# PROBLEM DETAILS
Copy each line of the entries beneath that contains the word "options".

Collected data
-*-
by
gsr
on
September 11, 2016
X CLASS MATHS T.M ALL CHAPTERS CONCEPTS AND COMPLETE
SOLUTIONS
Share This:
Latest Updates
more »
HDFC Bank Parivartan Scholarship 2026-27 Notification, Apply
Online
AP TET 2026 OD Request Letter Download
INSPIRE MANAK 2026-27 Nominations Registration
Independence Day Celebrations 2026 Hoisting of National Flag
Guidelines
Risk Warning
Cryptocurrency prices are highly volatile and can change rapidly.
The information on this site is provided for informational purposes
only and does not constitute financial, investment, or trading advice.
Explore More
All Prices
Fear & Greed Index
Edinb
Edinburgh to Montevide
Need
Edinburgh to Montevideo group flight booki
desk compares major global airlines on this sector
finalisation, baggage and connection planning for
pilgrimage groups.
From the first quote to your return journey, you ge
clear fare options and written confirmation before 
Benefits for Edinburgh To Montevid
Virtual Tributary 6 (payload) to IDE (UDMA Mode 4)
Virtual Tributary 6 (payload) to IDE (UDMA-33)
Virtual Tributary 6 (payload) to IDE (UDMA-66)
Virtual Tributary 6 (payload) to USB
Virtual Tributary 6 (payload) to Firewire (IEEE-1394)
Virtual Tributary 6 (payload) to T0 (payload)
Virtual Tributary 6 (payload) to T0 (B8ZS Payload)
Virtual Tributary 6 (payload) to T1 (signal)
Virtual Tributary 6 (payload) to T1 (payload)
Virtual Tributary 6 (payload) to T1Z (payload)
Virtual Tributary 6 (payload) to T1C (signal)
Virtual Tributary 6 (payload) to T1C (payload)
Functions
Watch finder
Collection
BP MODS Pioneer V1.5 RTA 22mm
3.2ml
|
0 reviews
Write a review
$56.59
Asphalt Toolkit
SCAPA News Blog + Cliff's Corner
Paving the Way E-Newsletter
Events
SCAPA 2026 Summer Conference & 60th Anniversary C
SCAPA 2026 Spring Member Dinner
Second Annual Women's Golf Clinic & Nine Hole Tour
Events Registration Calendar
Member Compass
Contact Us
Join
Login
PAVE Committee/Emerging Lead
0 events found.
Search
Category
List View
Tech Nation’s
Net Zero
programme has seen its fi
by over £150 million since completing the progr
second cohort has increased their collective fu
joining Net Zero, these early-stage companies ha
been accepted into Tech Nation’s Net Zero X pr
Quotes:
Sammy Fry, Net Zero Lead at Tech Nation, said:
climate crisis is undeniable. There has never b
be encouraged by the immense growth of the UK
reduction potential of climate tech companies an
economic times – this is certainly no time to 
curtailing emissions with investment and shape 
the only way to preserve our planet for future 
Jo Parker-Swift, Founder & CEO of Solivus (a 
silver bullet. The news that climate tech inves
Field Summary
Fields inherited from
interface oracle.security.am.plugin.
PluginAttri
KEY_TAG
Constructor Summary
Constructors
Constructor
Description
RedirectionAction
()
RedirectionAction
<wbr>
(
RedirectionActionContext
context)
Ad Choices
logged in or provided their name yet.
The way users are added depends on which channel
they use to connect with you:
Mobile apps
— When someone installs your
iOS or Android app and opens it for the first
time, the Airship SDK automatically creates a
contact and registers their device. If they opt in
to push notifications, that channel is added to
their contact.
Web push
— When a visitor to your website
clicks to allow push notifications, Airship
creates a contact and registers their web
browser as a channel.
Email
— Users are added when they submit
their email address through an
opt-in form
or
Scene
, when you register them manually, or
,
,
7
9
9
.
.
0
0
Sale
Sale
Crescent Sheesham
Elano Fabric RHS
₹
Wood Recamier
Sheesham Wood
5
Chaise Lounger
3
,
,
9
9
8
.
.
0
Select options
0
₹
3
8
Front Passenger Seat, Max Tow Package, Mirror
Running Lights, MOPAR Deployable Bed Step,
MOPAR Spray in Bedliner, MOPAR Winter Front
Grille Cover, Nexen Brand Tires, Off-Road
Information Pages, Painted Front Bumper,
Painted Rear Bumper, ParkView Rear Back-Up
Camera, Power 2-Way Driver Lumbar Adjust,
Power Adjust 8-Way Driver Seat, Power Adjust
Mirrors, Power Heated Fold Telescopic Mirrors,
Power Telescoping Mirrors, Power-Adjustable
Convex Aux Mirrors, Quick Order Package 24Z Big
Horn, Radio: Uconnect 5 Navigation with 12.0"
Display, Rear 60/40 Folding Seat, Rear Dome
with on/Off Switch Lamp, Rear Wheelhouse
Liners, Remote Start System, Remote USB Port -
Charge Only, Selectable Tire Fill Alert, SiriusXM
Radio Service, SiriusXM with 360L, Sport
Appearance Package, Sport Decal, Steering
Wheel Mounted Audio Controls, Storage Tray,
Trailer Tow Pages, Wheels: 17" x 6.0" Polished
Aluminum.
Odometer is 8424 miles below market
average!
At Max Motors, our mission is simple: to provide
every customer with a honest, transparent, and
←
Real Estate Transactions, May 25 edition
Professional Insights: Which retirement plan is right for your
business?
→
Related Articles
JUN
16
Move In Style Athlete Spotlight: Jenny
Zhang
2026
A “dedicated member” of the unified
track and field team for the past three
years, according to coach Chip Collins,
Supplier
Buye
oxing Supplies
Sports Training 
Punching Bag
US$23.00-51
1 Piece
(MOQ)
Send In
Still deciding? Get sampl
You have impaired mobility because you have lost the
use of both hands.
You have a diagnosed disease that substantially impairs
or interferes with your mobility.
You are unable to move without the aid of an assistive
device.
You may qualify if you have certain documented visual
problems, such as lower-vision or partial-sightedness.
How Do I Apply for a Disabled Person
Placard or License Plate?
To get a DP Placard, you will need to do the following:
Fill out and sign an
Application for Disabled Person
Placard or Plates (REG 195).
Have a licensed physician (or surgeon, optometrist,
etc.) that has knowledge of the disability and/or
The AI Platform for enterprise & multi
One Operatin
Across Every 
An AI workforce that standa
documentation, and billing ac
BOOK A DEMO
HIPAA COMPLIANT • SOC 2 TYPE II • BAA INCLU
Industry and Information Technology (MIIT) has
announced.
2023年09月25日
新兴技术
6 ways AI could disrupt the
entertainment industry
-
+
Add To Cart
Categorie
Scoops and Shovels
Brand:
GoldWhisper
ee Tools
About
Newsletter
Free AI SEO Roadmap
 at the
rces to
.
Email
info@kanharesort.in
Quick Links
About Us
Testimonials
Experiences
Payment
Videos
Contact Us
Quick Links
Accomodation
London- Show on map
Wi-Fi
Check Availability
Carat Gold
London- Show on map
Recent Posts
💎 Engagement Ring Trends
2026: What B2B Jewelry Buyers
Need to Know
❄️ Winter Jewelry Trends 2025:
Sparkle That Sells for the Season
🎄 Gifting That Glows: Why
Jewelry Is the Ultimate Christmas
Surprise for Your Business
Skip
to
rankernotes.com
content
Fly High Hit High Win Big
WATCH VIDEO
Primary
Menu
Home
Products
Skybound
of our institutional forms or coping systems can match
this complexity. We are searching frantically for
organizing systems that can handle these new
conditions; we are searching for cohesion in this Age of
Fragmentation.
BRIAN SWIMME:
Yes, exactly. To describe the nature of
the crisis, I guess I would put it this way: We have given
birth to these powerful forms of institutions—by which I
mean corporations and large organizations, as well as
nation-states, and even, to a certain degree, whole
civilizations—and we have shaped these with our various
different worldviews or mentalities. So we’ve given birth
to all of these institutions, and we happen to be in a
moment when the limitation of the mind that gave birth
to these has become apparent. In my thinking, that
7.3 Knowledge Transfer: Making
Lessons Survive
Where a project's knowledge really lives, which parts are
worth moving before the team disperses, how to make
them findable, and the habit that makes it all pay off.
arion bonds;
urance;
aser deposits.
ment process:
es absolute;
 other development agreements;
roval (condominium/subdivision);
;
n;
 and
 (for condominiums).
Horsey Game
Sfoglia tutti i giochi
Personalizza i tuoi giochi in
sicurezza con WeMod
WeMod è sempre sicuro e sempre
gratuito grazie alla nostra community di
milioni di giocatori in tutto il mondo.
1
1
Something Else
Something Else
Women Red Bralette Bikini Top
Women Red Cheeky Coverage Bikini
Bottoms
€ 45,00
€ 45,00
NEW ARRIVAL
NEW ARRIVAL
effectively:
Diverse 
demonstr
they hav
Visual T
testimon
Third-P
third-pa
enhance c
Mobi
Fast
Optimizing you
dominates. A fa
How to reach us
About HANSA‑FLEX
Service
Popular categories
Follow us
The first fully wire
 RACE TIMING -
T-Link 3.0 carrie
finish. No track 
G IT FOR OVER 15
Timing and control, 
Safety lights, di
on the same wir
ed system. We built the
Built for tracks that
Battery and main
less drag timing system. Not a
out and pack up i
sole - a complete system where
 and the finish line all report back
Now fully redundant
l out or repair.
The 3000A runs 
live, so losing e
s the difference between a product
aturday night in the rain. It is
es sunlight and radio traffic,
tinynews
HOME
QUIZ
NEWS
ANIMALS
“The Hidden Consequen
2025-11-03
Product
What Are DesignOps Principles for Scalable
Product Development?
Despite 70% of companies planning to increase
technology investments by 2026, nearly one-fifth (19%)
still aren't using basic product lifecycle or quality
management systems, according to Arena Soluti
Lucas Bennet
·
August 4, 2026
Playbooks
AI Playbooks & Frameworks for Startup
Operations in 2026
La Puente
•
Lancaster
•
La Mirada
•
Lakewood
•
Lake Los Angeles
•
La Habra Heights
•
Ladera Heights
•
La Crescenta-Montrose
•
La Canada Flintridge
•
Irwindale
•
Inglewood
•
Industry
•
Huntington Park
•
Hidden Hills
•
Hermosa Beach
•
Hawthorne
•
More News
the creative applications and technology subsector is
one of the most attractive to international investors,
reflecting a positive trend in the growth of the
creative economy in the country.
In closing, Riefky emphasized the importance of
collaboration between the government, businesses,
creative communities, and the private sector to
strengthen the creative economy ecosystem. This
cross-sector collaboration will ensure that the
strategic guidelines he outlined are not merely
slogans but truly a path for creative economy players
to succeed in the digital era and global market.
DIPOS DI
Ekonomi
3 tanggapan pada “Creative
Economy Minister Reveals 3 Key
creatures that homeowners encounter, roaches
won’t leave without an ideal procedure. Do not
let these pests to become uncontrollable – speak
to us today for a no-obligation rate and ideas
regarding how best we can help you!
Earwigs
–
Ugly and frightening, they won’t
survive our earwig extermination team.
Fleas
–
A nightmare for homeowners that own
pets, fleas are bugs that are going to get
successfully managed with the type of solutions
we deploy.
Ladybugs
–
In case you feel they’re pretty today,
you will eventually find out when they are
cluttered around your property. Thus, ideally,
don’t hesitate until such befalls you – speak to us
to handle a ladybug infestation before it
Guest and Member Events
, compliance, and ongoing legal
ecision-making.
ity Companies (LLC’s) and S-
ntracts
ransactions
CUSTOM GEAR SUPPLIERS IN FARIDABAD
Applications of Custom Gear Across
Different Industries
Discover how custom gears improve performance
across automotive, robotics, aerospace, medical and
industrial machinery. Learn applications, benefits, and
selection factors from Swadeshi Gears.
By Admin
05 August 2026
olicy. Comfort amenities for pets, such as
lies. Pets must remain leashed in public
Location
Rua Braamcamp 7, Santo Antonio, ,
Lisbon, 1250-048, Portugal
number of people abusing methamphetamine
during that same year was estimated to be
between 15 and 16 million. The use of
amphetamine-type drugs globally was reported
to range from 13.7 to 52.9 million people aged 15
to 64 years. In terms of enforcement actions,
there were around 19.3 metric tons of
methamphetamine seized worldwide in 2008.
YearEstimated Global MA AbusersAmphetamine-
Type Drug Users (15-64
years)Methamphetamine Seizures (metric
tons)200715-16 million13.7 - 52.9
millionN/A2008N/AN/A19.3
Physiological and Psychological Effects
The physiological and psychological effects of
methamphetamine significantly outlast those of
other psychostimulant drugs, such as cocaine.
-*-
# RESULT OF THIS TASK
clear fare options and written confirmation before 
Select options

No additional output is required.